Plus, I'm talking about silk hankies, not the other kind. For the uninitiated, silk hankies are square shaped pure silk that you spin -- dyed or undyed. These came yesterday, Wooliebullie on etsy is my source. They are the exact colors outside my window, so they must be spun.
I watched a YouTube video of a guy making these. He takes a silk worm cocoon, soaks it, and ploomps the worm out like an olive pit -- gross. Then he takes the cocoon and stretches it out over a square frame, just 4 nails really, and after 10 or so, voila. A silk hankie.
See the layers? You tease each hankie from the stack ...
and you end up with a diaphanous square of very sticky silk. Well, not sticky precisely, but with dry hands?Each filament grabs you and the things are devilish hard to put down!
Next, you poke a hole in the center of the hankie, and pull the thing into an oval. Keep pulling. Pull some more.

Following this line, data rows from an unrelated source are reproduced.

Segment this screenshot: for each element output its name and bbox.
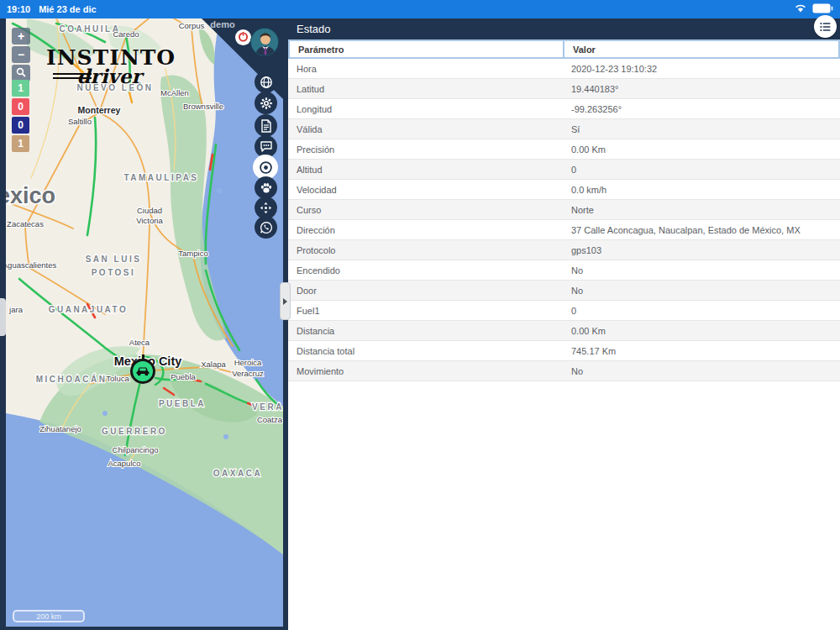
- device-count-badge[interactable]: 0: [12, 117, 29, 134]
- param-value: -99.263256°: [564, 104, 840, 114]
- param-value: No: [564, 265, 840, 276]
- map-label: Tampico: [178, 249, 207, 258]
- table-row: Longitud-99.263256°: [288, 99, 840, 119]
- map-label: exico: [6, 183, 55, 208]
- param-value: gps103: [564, 245, 840, 255]
- device-count-badge[interactable]: 1: [12, 135, 29, 152]
- param-label: Hora: [288, 64, 564, 74]
- power-icon: [238, 30, 249, 45]
- map-label: NUEVO LEÓN: [76, 82, 153, 92]
- table-row: MovimientoNo: [288, 361, 840, 381]
- map-label: Saltillo: [68, 117, 92, 126]
- map[interactable]: COAHUILANUEVO LEÓNTAMAULIPASSAN LUISPOTO…: [6, 18, 283, 627]
- param-label: Altitud: [288, 165, 564, 175]
- move-arrows-icon: [260, 202, 272, 214]
- param-label: Dirección: [288, 225, 564, 235]
- table-row: Latitud19.440183°: [288, 79, 840, 99]
- map-label: Brownsville: [183, 102, 223, 111]
- logout-button[interactable]: [235, 29, 251, 45]
- table-header: Parámetro Valor: [288, 39, 840, 59]
- param-value: 19.440183°: [564, 84, 840, 94]
- param-label: Curso: [288, 205, 564, 215]
- map-label: Xalapa: [201, 360, 226, 369]
- table-row: CursoNorte: [288, 200, 840, 220]
- nav-settings-button[interactable]: [255, 92, 277, 114]
- map-label: Victoria: [136, 216, 163, 225]
- map-label: VERA: [252, 402, 283, 412]
- vehicle-marker[interactable]: [130, 359, 155, 384]
- table-row: Protocologps103: [288, 240, 840, 260]
- status-panel: Estado Parámetro Valor Hora2020-12-23 19…: [288, 18, 840, 630]
- username-label: demo: [204, 19, 241, 29]
- map-label: Chilpancingo: [113, 445, 159, 454]
- wifi-icon: [794, 2, 807, 17]
- table-row: EncendidoNo: [288, 260, 840, 281]
- param-value: 745.17 Km: [564, 346, 840, 356]
- search-icon: [16, 66, 26, 80]
- param-value: 37 Calle Aconcagua, Naucalpan, Estado de…: [564, 225, 840, 235]
- param-value: 0.0 km/h: [564, 185, 840, 195]
- map-label: Ciudad: [137, 206, 162, 215]
- map-label: Zihuatanejo: [39, 424, 81, 433]
- param-value: 0.00 Km: [564, 144, 840, 155]
- map-label: Acapulco: [108, 459, 140, 468]
- param-value: Norte: [564, 205, 840, 215]
- map-label: Toluca: [106, 374, 129, 383]
- param-value: 0.00 Km: [564, 326, 840, 336]
- gear-icon: [260, 97, 273, 110]
- column-header-valor: Valor: [563, 39, 840, 59]
- map-search-button[interactable]: [12, 65, 30, 81]
- panel-toggle-handle[interactable]: [280, 282, 291, 320]
- status-date: Mié 23 de dic: [39, 4, 96, 14]
- param-label: Encendido: [288, 265, 564, 276]
- param-value: No: [564, 366, 840, 376]
- nav-pets-button[interactable]: [255, 176, 277, 199]
- status-panel-header: Estado: [288, 18, 840, 39]
- map-panel: COAHUILANUEVO LEÓNTAMAULIPASSAN LUISPOTO…: [0, 18, 288, 630]
- table-row: Altitud0: [288, 160, 840, 180]
- param-value: 0: [564, 306, 840, 316]
- nav-globe-button[interactable]: [255, 71, 277, 93]
- list-menu-icon: [820, 22, 831, 32]
- zoom-out-button[interactable]: −: [12, 46, 30, 63]
- ios-status-bar: 19:10 Mié 23 de dic: [0, 0, 840, 18]
- panel-title: Estado: [297, 23, 330, 35]
- param-label: Latitud: [288, 84, 564, 94]
- param-label: Distancia: [288, 326, 564, 336]
- map-label: Monterrey: [78, 105, 121, 115]
- paw-icon: [260, 181, 273, 194]
- map-label: SAN LUIS: [86, 255, 142, 264]
- menu-button[interactable]: [814, 15, 837, 38]
- table-row: Hora2020-12-23 19:10:32: [288, 59, 840, 79]
- map-label: Ateca: [129, 338, 150, 347]
- param-label: Precisión: [288, 144, 564, 155]
- device-count-badge[interactable]: 1: [12, 80, 29, 97]
- collapse-left-handle[interactable]: [0, 298, 6, 336]
- nav-whatsapp-button[interactable]: [255, 216, 277, 239]
- device-count-badge[interactable]: 0: [12, 98, 29, 115]
- zoom-in-button[interactable]: +: [12, 28, 30, 45]
- nav-reports-button[interactable]: [255, 114, 277, 137]
- map-label: GUERRERO: [102, 427, 167, 436]
- table-row: Distancia total745.17 Km: [288, 341, 840, 361]
- param-label: Longitud: [288, 104, 564, 114]
- map-label: Heroica: [234, 358, 262, 367]
- param-value: Sí: [564, 124, 840, 134]
- param-label: Velocidad: [288, 185, 564, 195]
- table-row: VálidaSí: [288, 119, 840, 139]
- status-table-body: Hora2020-12-23 19:10:32Latitud19.440183°…: [288, 59, 840, 381]
- param-label: Door: [288, 286, 564, 296]
- map-label: TAMAULIPAS: [123, 173, 198, 182]
- status-target-icon: [259, 160, 273, 175]
- map-label: Coatza: [257, 415, 283, 424]
- param-label: Movimiento: [288, 366, 564, 376]
- table-row: Dirección37 Calle Aconcagua, Naucalpan, …: [288, 220, 840, 240]
- map-label: GUANAJUATO: [49, 305, 129, 314]
- user-avatar[interactable]: [250, 28, 279, 56]
- param-value: 2020-12-23 19:10:32: [564, 64, 840, 74]
- param-value: 0: [564, 165, 840, 175]
- map-label: Zacatecas: [7, 219, 44, 228]
- table-row: Velocidad0.0 km/h: [288, 180, 840, 200]
- chat-bubble-icon: [260, 140, 273, 153]
- map-label: Caredo: [113, 29, 139, 39]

After some more pulling and then some drafting, you end up with this. A long oval of drafted silk. This drafted piece will spin up to be about the size of crochet thread. Very thin. Silk compacts as you spin it.
What will I do with it? Heck, I don't know. It would be nice plyed with some soft wool or just alone knit into something lacy.
This is process spinning, not intentional spinning...
Oh, ok. You put a little boogie in it.